Category Archives: Cryptocurrency and Digital Assets

Second Circuit: Crypto Exchange Binance Subject to U.S. Securities Laws to Avoid a Regulatory Vacuum

Photos of the authors

Left to right: David Livshiz, Timothy Howard, Andrew Gladstein, Peter Linken, and Seve Kale (photos courtesy of authors)

A recent Second Circuit decision underscores that decentralized crypto exchanges with no claimed “home” jurisdiction face a substantial likelihood of exposure to U.S. securities laws.  In Williams v. Binance, 96 F.4th 129 (2d Cir. 2024), the Second Circuit held plaintiffs adequately alleged crypto token purchases made on Binance’s trading platform by U.S. persons were domestic transactions and subject to U.S. securities laws on two independent grounds.  First, it was plausible that plaintiffs’ purchase orders were matched with sellers on servers located in the U.S.  Second, Binance’s Terms of Use stated orders became irrevocable once they were sent to Binance, which the plaintiffs alleged occurred from their homes in the United States.  The Court’s extraterritoriality analysis focused on Binance’s express disclaimer of a physical presence or geographical headquarters and the inapplicability of any other country’s securities regime.  These factors created the possibility of a regulatory vacuum absent imposition of U.S. securities laws.  Underscoring this point, the Court reasoned that “[e]ven if the Binance exchange lacks a physical location, the answer to where [it matches transactions] cannot be ‘nowhere.’”  Williams, 96 F.4th at 138. 

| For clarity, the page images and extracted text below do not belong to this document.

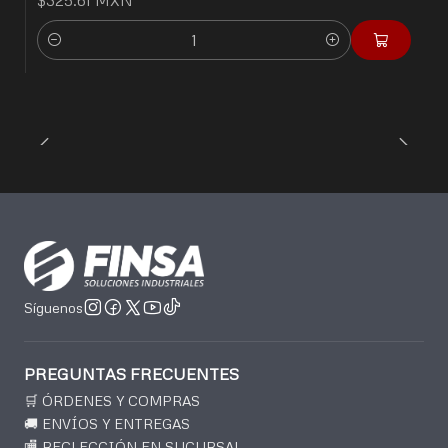
$325.61 MXN
Cantidad
Síguenos
PREGUNTAS FRECUENTES
🛒 ÓRDENES Y COMPRAS
🚚 ENVÍOS Y ENTREGAS
🏬 RECLECCIÓN EN SUCURSAL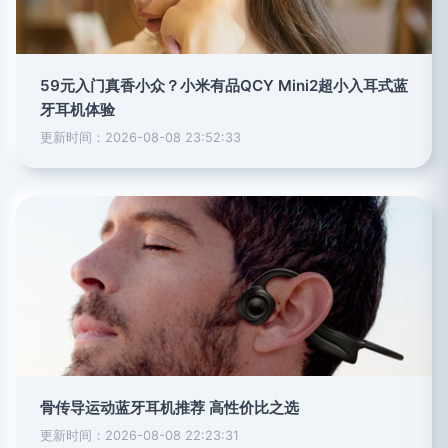
59元入门真香小众？小米有品QCY Mini2超小入耳式蓝
牙耳机体验
更新时间：2026-08-08 23:52:33
骨传导运动蓝牙耳机推荐 高性价比之选
更新时间：2026-08-08 22:23:31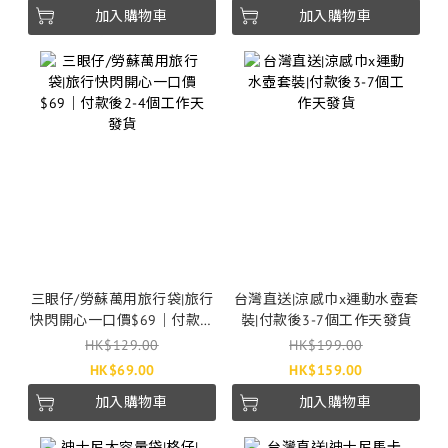
加入購物車
加入購物車
三眼仔/勞蘇萬用旅行袋|旅行
台灣直送|涼感巾x運動水壺套
快閃開心一口價$69｜付款後
裝|付款後3-7個工作天發貨
2-4個工作天發貨
HK$129.00
HK$199.00
HK$69.00
HK$159.00
加入購物車
加入購物車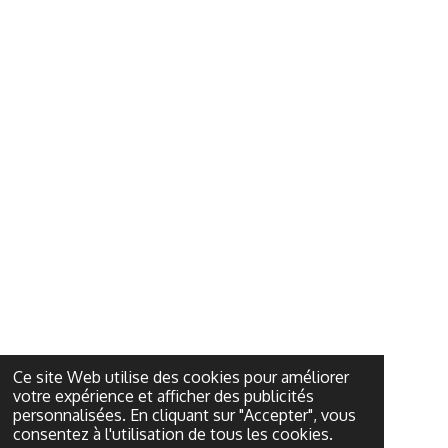
Ce site Web utilise des cookies pour améliorer
votre expérience et afficher des publicités
personnalisées. En cliquant sur "Accepter", vous
consentez à l'utilisation de tous les cookies.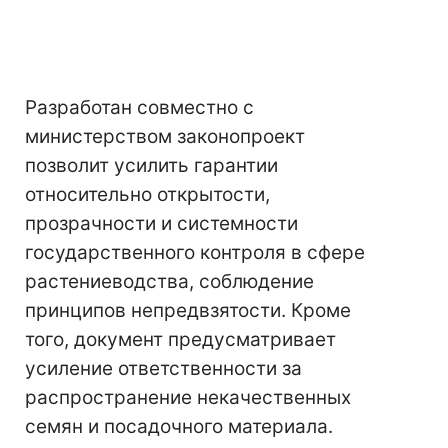
Разработан совместно с
министерством законопроект
позволит усилить гарантии
относительно открытости,
прозрачности и системности
государственного контроля в сфере
растениеводства, соблюдение
принципов непредвзятости. Кроме
того, документ предусматривает
усиление ответственности за
распространение некачественных
семян и посадочного материала.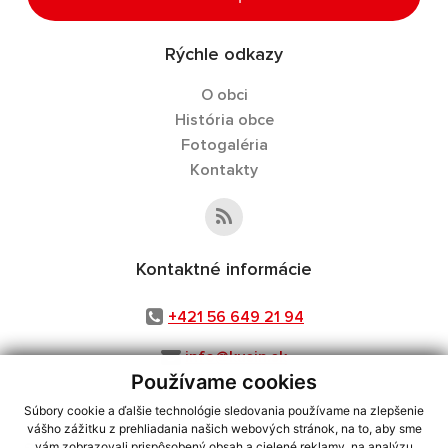
Rýchle odkazy
O obci
História obce
Fotogaléria
Kontakty
Kontaktné informácie
+421 56 649 21 94
info@kusin.sk
Používame cookies
Súbory cookie a ďalšie technológie sledovania používame na zlepšenie
vášho zážitku z prehliadania našich webových stránok, na to, aby sme
využite možnosť získavania aktuálnych informácií s využitím RSS
,
vám zobrazovali prispôsobený obsah a cielené reklamy, na analýzu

It will take years before the full implications of Williams become clear; but what is already clear is that U.S. courts are likely to be skeptical of corporate structures that appear to leave a company immune from litigation anywhere.  This skepticism is particularly relevant to crypto exchanges and other decentralized actors, which may not have or maintain a traditional “home” jurisdiction or base. Such decentralized actors may wish to consider taking steps to reduce the risk of exposure to U.S. securities laws, including affirmatively establishing a domicile outside the U.S. by opening a non-U.S. office or otherwise formally submitting to regulation by another nation, using servers data centers, and other computer network infrastructure outside of the United States, and drafting terms of service or other contractual agreements to provide that transactions become irrevocable in a location outside the U.S.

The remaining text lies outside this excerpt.